Onu en çok mutlu eden, 1997 yılında, Türk Tabipleri Birliği tarafından Prof. Dr. Nusret Fişek anısına verilen Hizmet Ödülü ile ödüllendirilmesidir. Yaşam kesitinde bir çok kez Nusret Fişek’le buluşmuş olduğu; Isparta-Burdur Tabip Odası kurucu başkanlığı döneminde de Nusret Fişek’in Türk Tabipleri Birliği Başkanı olduğu da gözönüne alınırsa, onun için bu ödülün anlamı daha iyi anlaşılır.

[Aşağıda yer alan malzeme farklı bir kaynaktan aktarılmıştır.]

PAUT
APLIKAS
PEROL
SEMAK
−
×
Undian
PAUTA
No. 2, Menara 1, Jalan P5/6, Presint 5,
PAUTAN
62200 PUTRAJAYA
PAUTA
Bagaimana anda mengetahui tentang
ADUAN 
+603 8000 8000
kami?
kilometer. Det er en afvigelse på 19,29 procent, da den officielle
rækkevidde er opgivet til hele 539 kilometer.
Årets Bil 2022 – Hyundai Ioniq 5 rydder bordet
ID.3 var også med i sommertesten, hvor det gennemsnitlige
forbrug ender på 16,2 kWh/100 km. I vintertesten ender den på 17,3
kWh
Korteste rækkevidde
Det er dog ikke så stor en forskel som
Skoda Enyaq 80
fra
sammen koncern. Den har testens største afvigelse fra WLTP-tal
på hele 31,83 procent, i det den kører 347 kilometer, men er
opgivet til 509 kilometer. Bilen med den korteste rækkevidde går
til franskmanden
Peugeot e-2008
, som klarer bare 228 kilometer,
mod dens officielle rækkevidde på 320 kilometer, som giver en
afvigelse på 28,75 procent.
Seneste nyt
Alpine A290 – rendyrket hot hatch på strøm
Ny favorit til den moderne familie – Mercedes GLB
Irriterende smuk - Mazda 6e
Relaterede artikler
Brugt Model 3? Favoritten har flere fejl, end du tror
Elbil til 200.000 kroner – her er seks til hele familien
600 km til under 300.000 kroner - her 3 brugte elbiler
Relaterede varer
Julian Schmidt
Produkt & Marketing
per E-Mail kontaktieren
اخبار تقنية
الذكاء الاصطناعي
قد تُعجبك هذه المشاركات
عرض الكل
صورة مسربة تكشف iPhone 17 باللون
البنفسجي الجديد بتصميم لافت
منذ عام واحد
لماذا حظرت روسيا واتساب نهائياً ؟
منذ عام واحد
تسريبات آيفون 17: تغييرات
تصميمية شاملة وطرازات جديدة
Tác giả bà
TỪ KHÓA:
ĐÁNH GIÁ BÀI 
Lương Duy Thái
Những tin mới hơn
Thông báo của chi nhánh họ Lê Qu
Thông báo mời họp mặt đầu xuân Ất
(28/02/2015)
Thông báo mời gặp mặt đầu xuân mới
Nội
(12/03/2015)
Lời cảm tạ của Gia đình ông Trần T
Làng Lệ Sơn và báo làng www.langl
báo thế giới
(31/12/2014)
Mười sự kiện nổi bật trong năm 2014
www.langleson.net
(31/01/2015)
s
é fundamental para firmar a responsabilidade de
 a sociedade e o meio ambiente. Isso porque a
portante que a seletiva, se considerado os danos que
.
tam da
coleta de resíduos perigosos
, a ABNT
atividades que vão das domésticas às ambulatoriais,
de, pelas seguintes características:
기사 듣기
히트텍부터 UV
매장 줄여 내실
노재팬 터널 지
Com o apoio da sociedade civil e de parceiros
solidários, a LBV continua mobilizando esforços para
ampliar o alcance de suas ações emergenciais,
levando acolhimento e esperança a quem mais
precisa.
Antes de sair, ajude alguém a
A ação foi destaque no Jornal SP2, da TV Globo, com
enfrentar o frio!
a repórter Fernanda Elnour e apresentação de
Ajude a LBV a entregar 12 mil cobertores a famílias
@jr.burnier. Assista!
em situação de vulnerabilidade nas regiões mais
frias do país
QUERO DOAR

Dr. Sadık Yağcı, dolu dolu geçen 80 yıllık bir yaşam sonu tedavi edildiği Ege Tıp Fakültesi’nde 23.12.2003 tarihinde vefat etmiştir.

Bugün, Isparta’da doğup büyüyen her vatandaş çocukluk döneminde mutlaka onun tarafından muayene ve tedavi edilmiştir. Yalnız merkezde değil, Isparta’nın ve komşu illerin bütün çocuklarının sağlığına bir ömür harcadı. Baktığı çocuklardan yetişen binlerce genç doktorun arasından, bir tanesi bile, onun özverisini ve insan sevgisini örnek alsa, onun bıraktığı büyük bir yapıt sayılacaktır.

Onun ruhu, Atabey’in tarih kokan ikliminde gezen kahramanların ruhlarına karışmıştır. Çünkü o bir insan sevgisi kahramanıydı. Isparta Doktorunu her zaman minnet ve şükran ile anacaktır.